Page-level text extractions:
◆ ◆ ◆ ◆ ◆ ◆ ◆

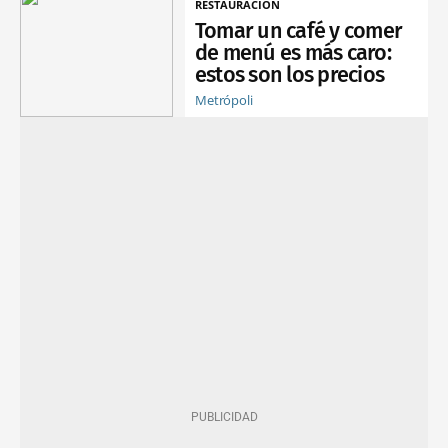
RESTAURACIÓN
Tomar un café y comer
de menú es más caro:
estos son los precios
Metrópoli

◆ ◆ ◆ ◆ ◆ ◆ ◆

Only the text of the records above, copied exactly, should be returned; the pictures stay out.

RESTAURACIÓN
Tomar un café y comer
de menú es más caro:
estos son los precios
Metrópoli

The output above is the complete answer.